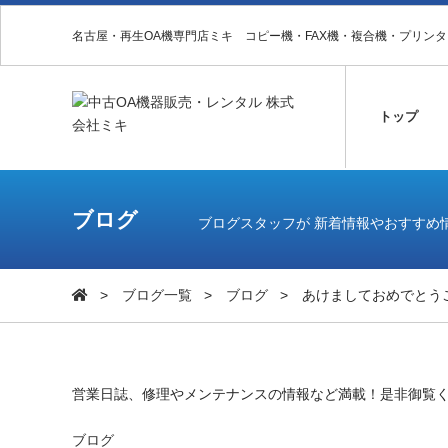
名古屋・再生OA機専門店ミキ コピー機・FAX機・複合機・プリン
トップ
ブログ
ブログスタッフが 新着情報やおすすめ
ブログ一覧
ブログ
あけましておめでとう
営業日誌、修理やメンテナンスの情報など満載！是非御覧
ブログ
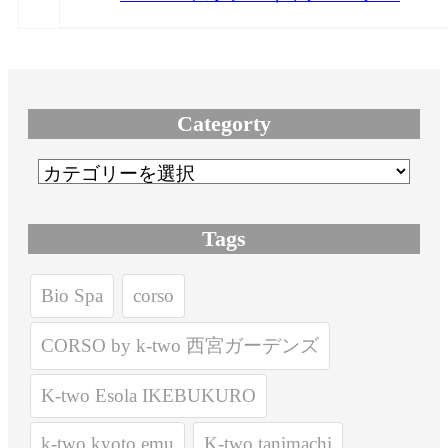
Categorty
Tags
Bio Spa
corso
CORSO by k-two 西宮ガーデンズ
K-two Esola IKEBUKURO
k-two kyoto emu
K-two tanimachi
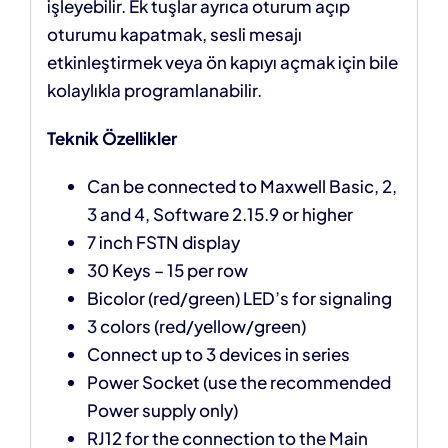
işleyebilir. Ek tuşlar ayrıca oturum açıp
oturumu kapatmak, sesli mesajı
etkinleştirmek veya ön kapıyı açmak için bile
kolaylıkla programlanabilir.
Teknik Özellikler
Can be connected to Maxwell Basic, 2,
3 and 4, Software 2.15.9 or higher
7 inch FSTN display
30 Keys – 15 per row
Bicolor (red/green) LED’s for signaling
3 colors (red/yellow/green)
Connect up to 3 devices in series
Power Socket (use the recommended
Power supply only)
RJ12 for the connection to the Main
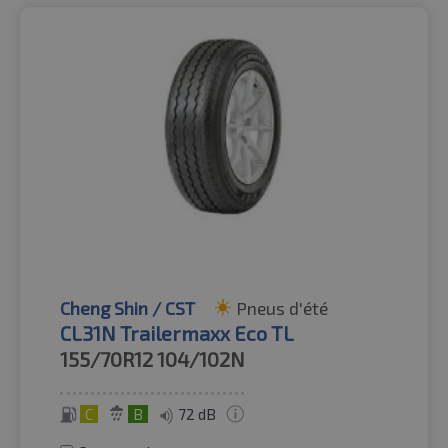
Cheng Shin / CST
Pneus d'été
CL31N Trailermaxx Eco TL
155/70R12
104/102N
C
B
72 dB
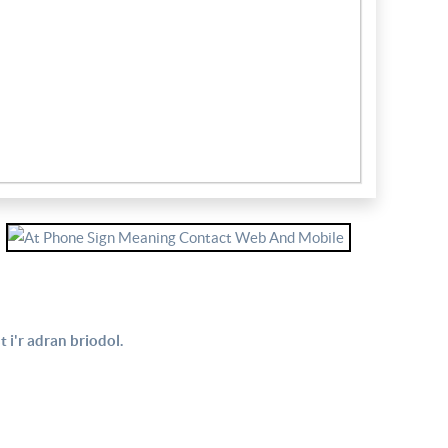
 i'r adran briodol.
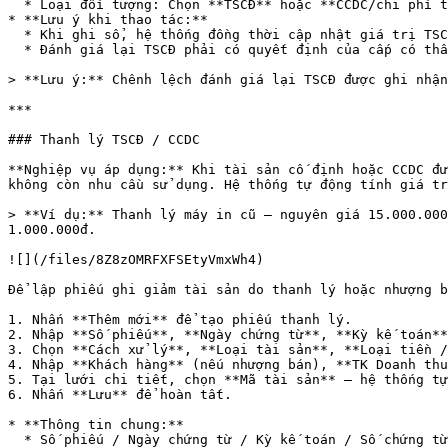
  * Loại đối tượng: Chọn **TSCĐ** hoặc **CCDC/chi phí trả trước** tùy theo đối tượng cần đánh giá lại.

* **Lưu ý khi thao tác:**

  * Khi ghi sổ, hệ thống đồng thời cập nhật giá trị TSCĐ trong danh mục và ghi bút toán chênh lệch đánh giá lại vào sổ kế toán.

  * Đánh giá lại TSCĐ phải có quyết định của cấp có thẩm quyền hoặc biên bản kiểm kê đánh giá lại.

> **Lưu ý:** Chênh lệch đánh giá lại TSCĐ được ghi nhận
***

### Thanh lý TSCĐ / CCDC

**Nghiệp vụ áp dụng:** Khi tài sản cố định hoặc CCDC đư
không còn nhu cầu sử dụng. Hệ thống tự động tính giá tr
> **Ví dụ:** Thanh lý máy in cũ — nguyên giá 15.000.000
1.000.000đ.

![](/files/8Z8zOMRFXFSEtyVmxWh4)

Để lập phiếu ghi giảm tài sản do thanh lý hoặc nhượng b
1. Nhấn **Thêm mới** để tạo phiếu thanh lý.

2. Nhập **Số phiếu**, **Ngày chứng từ**, **Kỳ kế toán**
3. Chọn **Cách xử lý**, **Loại tài sản**, **Loại tiền /
4. Nhập **Khách hàng** (nếu nhượng bán), **TK Doanh thu
5. Tại lưới chi tiết, chọn **Mã tài sản** — hệ thống tự
6. Nhấn **Lưu** để hoàn tất.

* **Thông tin chung:**

  * Số phiếu / Ngày chứng từ / Kỳ kế toán / Số chứng từ: Hệ thống tự động sinh theo quy tắc cấu hình.
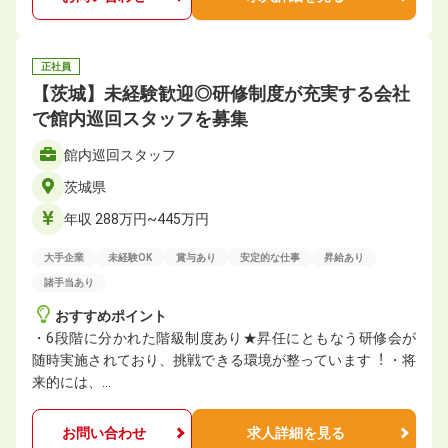
正社員
【茨城】未経験歓迎◎研修制度が充実する会社
で館内巡回スタッフを募集
館内巡回スタッフ
茨城県
年収 288万円~445万円
大手企業
未経験OK
賞与あり
安定的な仕事
昇給あり
諸手当あり
おすすめポイント
・6段階に分かれた階級制度あり★昇任にともなう研修会が
随時実施されており、挑戦できる環境が整っています︕ ・将
来的には、…
お問い合わせ
求人詳細を見る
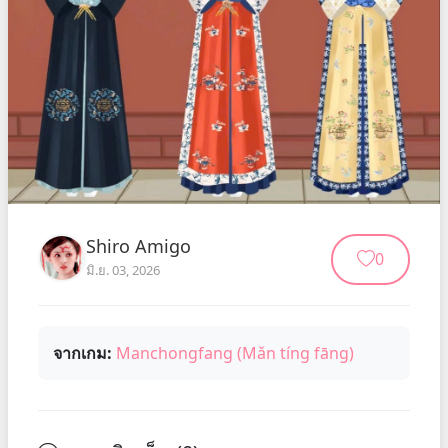
Shiro Amigo
0
มิ.ย. 03, 2026
จากเกม:
Manchongfang (Mǎn tíng fāng)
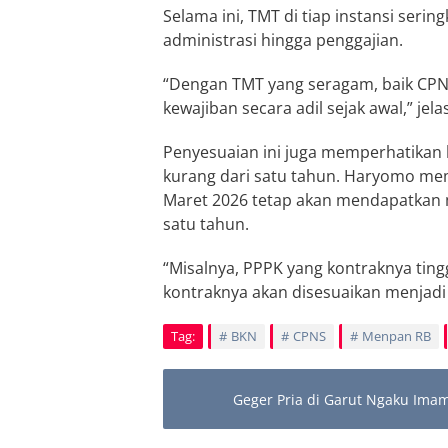
Selama ini, TMT di tiap instansi seri
administrasi hingga penggajian.
“Dengan TMT yang seragam, baik CP
kewajiban secara adil sejak awal,” jel
Penyesuaian ini juga memperhatikan 
kurang dari satu tahun. Haryomo me
Maret 2026 tetap akan mendapatkan 
satu tahun.
“Misalnya, PPPK yang kontraknya ting
kontraknya akan disesuaikan menjadi 
Tag:
BKN
CPNS
Menpan RB
Geger Pria di Garut Ngaku Ima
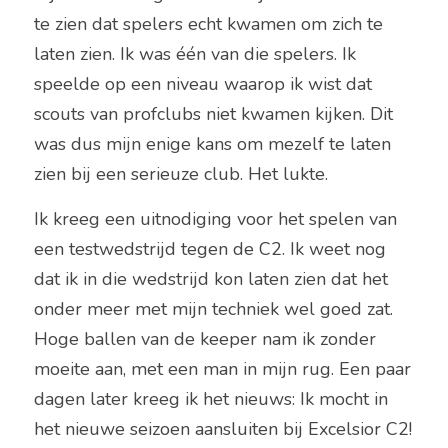
te zien dat spelers echt kwamen om zich te 
laten zien. Ik was één van die spelers. Ik 
speelde op een niveau waarop ik wist dat 
scouts van profclubs niet kwamen kijken. Dit 
was dus mijn enige kans om mezelf te laten 
zien bij een serieuze club. Het lukte.
Ik kreeg een uitnodiging voor het spelen van 
een testwedstrijd tegen de C2. Ik weet nog 
dat ik in die wedstrijd kon laten zien dat het 
onder meer met mijn techniek wel goed zat. 
Hoge ballen van de keeper nam ik zonder 
moeite aan, met een man in mijn rug. Een paar 
dagen later kreeg ik het nieuws: Ik mocht in 
het nieuwe seizoen aansluiten bij Excelsior C2!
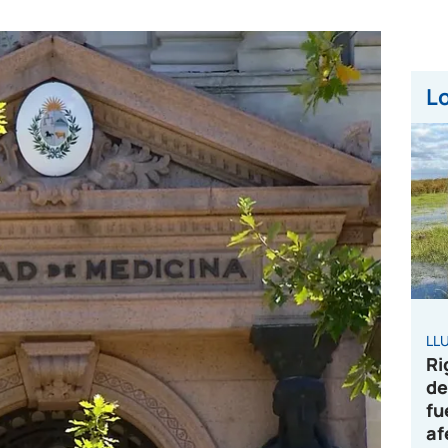
Lo
LL
Ri
de
fu
af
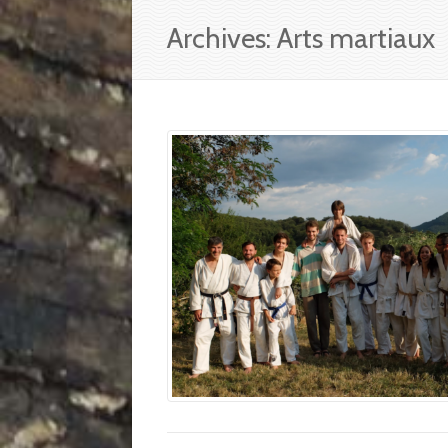
Archives: Arts martiaux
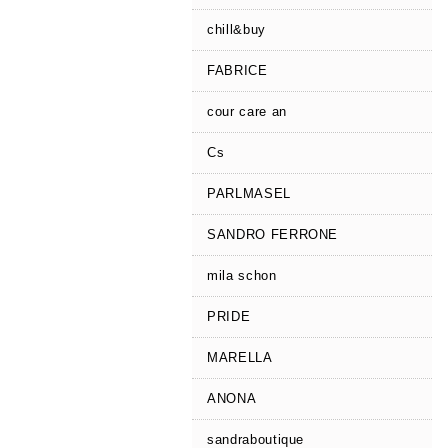
chill&buy
FABRICE
cour care an
Cs
PARLMASEL
SANDRO FERRONE
mila schon
PRIDE
MARELLA
ANONA
sandraboutique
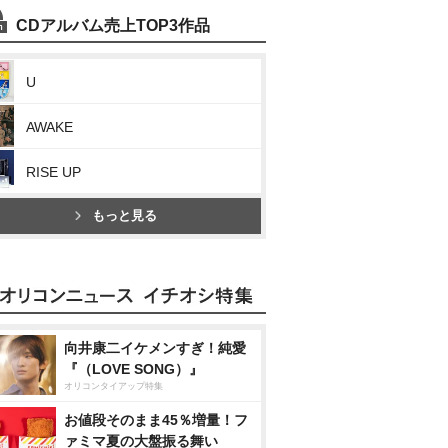
CDアルバム売上TOP3作品
U
AWAKE
RISE UP
もっと見る
向井康二イケメンすぎ！純愛
『（LOVE SONG）』
オリコンタイアップ特集
お値段そのまま45％増量！フ
ァミマ夏の大盤振る舞い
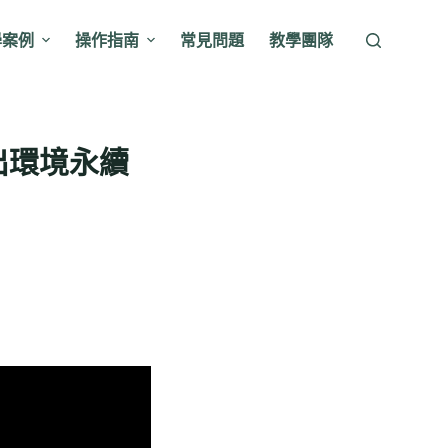
學案例
操作指南
常見問題
教學團隊
出環境永續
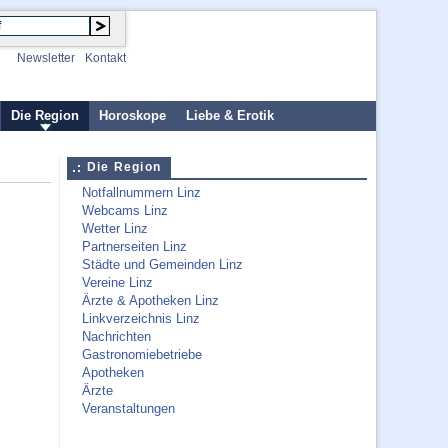
Newsletter
Kontakt
Die Region
Horoskope
Liebe & Erotik
Die Region
Notfallnummern Linz
Webcams Linz
Wetter Linz
Partnerseiten Linz
Städte und Gemeinden Linz
Vereine Linz
Ärzte & Apotheken Linz
Linkverzeichnis Linz
Nachrichten
Gastronomiebetriebe
Apotheken
Ärzte
Veranstaltungen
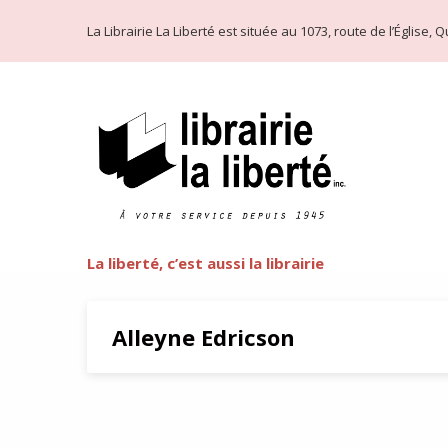
La Librairie La Liberté est située au 1073, route de l’Église
La liberté, c’est aussi la librairie
Alleyne Edricson
La Compagnie Blanche d’Arth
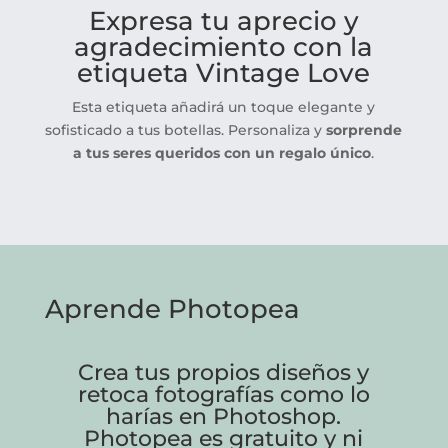
Expresa tu aprecio y
agradecimiento con la
etiqueta Vintage Love
Esta etiqueta añadirá un toque elegante y
sofisticado a tus botellas. Personaliza y
sorprende
a tus seres queridos con un regalo único
.
Aprende Photopea
Crea tus propios diseños y
retoca fotografías como lo
harías en Photoshop.
Photopea es gratuito y ni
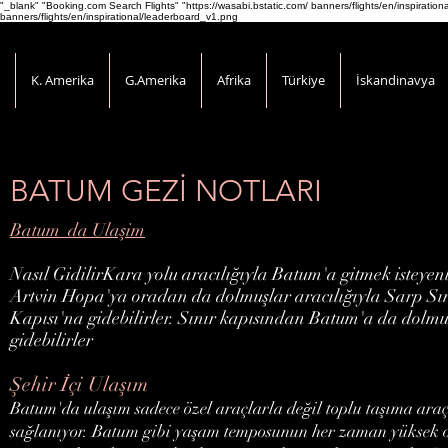
"_blank" "Booking.com Search Flights" "https://wasabi.bstatic.com/ banners/flights/en/inspirati
banners/flights/en/inspirational/leaderboard_v1.png
K. Amerika
G.Amerika
Afrika
Türkiye
İskandinavya
BATUM GEZİ
NOTLARI
Batum da Ulaşim
Nasıl GidilirKara yolu aracılığıyla Batum'a gitmek isteyen
Artvin Hopa'ya oradan da dolmuşlar aracılığıyla Sarp Sı
Kapısı'na gidebilirler. Sınır kapısından Batum'a da dolmu
gidebilirler
Şehir İçi Ulaşım
Batum'da ulaşım sadece özel araçlarla değil toplu taşıma araç
sağlanıyor. Batum gibi yaşam temposunun her zaman yüksek 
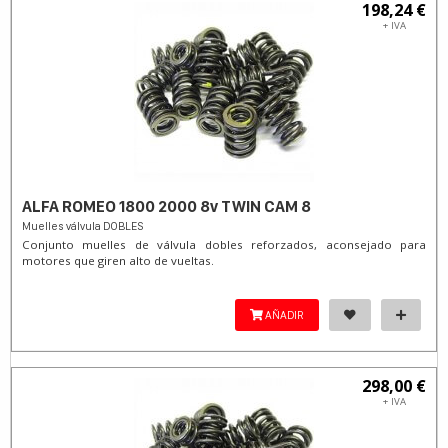
198,24 €
+ IVA
ALFA ROMEO 1800 2000 8v TWIN CAM 8
Muelles válvula DOBLES
Conjunto muelles de válvula dobles reforzados, aconsejado para
motores que giren alto de vueltas.
AÑADIR
298,00 €
+ IVA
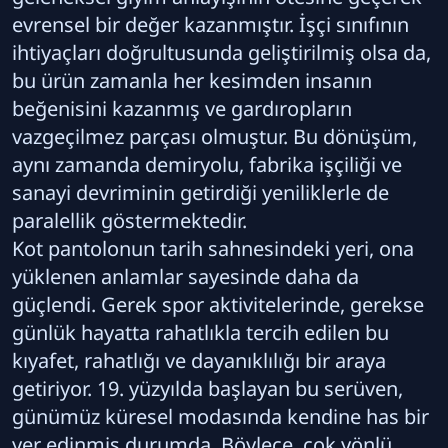
evrensel bir değer kazanmıştır. İşçi sınıfının
ihtiyaçları doğrultusunda geliştirilmiş olsa da,
bu ürün zamanla her kesimden insanın
beğenisini kazanmış ve gardıropların
vazgeçilmez parçası olmuştur. Bu dönüşüm,
aynı zamanda demiryolu, fabrika işçiliği ve
sanayi devriminin getirdiği yeniliklerle de
paralellik göstermektedir.
Kot pantolonun tarih sahnesindeki yeri, ona
yüklenen anlamlar sayesinde daha da
güçlendi. Gerek spor aktivitelerinde, gerekse
günlük hayatta rahatlıkla tercih edilen bu
kıyafet, rahatlığı ve dayanıklılığı bir araya
getiriyor. 19. yüzyılda başlayan bu serüven,
günümüz küresel modasında kendine has bir
yer edinmiş durumda. Böylece, çok yönlü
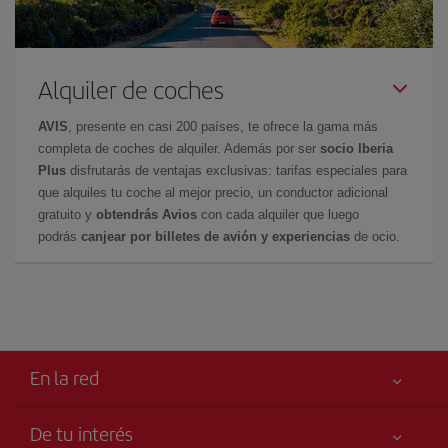
Alquiler de coches
AVIS
, presente en casi 200 países, te ofrece la gama más
completa de coches de alquiler. Además por ser
socio Iberia
Plus
disfrutarás de ventajas exclusivas: tarifas especiales para
que alquiles tu coche al mejor precio, un conductor adicional
gratuito y
obtendrás Avios
con cada alquiler que luego
podrás
canjear por billetes de avión y experiencias
de ocio.
En la red
De tu interés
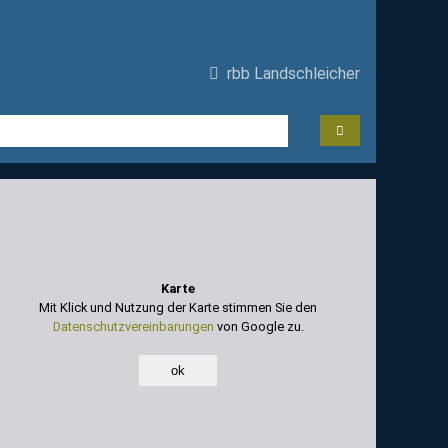
rbb Landschleicher
Karte
Mit Klick und Nutzung der Karte stimmen Sie den
Datenschutzvereinbarungen
von Google zu.
ok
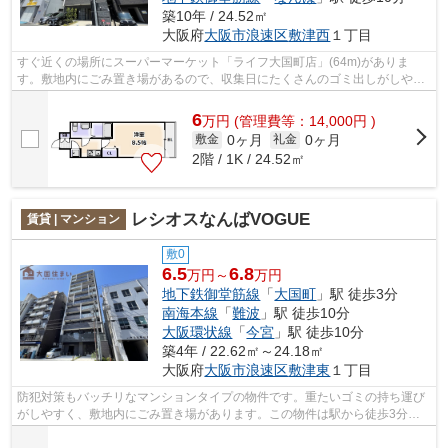
築10年 / 24.52㎡
大阪府
大阪市浪速区
敷津西
１丁目
すぐ近くの場所にスーパーマーケット「ライフ大国町店」(64m)がありま
す。敷地内にごみ置き場があるので、収集日にたくさんのゴミ出しがしやす
いです。毎日の通勤が快適になるマンショ...
6
万
円
(管理費等：14,000円 )
0ヶ月
0ヶ月
敷金
礼金
2階 / 1K / 24.52㎡
レシオスなんばVOGUE
賃貸 | マンション
敷0
6.5
6.8
万円～
万円
地下鉄御堂筋線
「
大国町
」駅 徒歩3分
南海本線
「
難波
」駅 徒歩10分
大阪環状線
「
今宮
」駅 徒歩10分
築4年 / 22.62㎡～24.18㎡
大阪府
大阪市浪速区
敷津東
１丁目
防犯対策もバッチリなマンションタイプの物件です。重たいゴミの持ち運び
がしやすく、敷地内にごみ置き場があります。この物件は駅から徒歩3分の
物件です。当社イチオシの物件の「レシ...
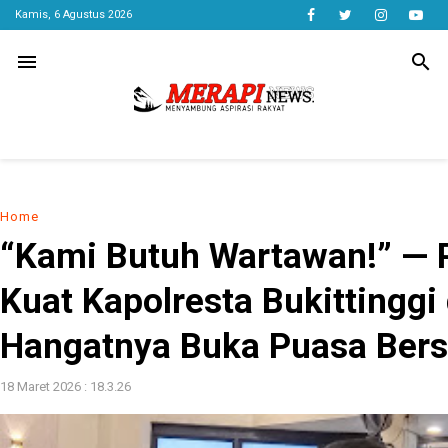
Kamis, 6 Agustus 2026
menu
search
Home
“Kami Butuh Wartawan!” — 
Kuat Kapolresta Bukittinggi 
Hangatnya Buka Puasa Ber
18 Maret 2026 : 18.3.26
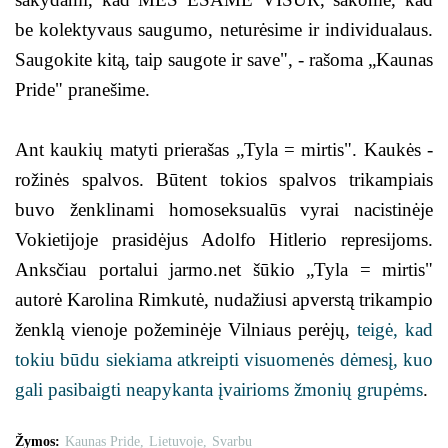
be kolektyvaus saugumo, neturėsime ir individualaus.
Saugokite kitą, taip saugote ir save", - rašoma „Kaunas
Pride" pranešime.
Ant kaukių matyti prierašas „Tyla = mirtis". Kaukės -
rožinės spalvos. Būtent tokios spalvos trikampiais
buvo ženklinami homoseksualūs vyrai nacistinėje
Vokietijoje prasidėjus Adolfo Hitlerio represijoms.
Anksčiau portalui jarmo.net šūkio „Tyla = mirtis"
autorė Karolina Rimkutė, nudažiusi apverstą trikampio
ženklą vienoje požeminėje Vilniaus perėjų,
teigė, kad
tokiu būdu siekiama atkreipti visuomenės dėmesį, kuo
gali pasibaigti neapykanta įvairioms žmonių grupėms
.
Žymos:
Kaunas Pride
Lietuvoje
Svarbu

**Instructions to follow**
Only the lines starting at the one with "Alleyne Edricson" and ending at the one with "Batum da Ulaşim" should be printed, each exactly as it appears in the material above; the pictures are to be omitted.

**Exercise response**
Alleyne Edricson
La Compagnie Blanche d’Arth
Expresa tu aprecio y
agradecimiento con la
etiqueta Vintage Love
Esta etiqueta añadirá un toque elegante y
sofisticado a tus botellas. Personaliza y
sorprende
a tus seres queridos con un regalo único
.
Aprende Photopea
Crea tus propios diseños y
retoca fotografías como lo
harías en Photoshop.
Photopea es gratuito y ni
"_blank" "Booking.com Search Flights" "https://wasabi.bstatic.com/ banners/flights/en/inspirati
banners/flights/en/inspirational/leaderboard_v1.png
K. Amerika
G.Amerika
Afrika
Türkiye
İskandinavya
BATUM GEZİ
NOTLARI
Batum da Ulaşim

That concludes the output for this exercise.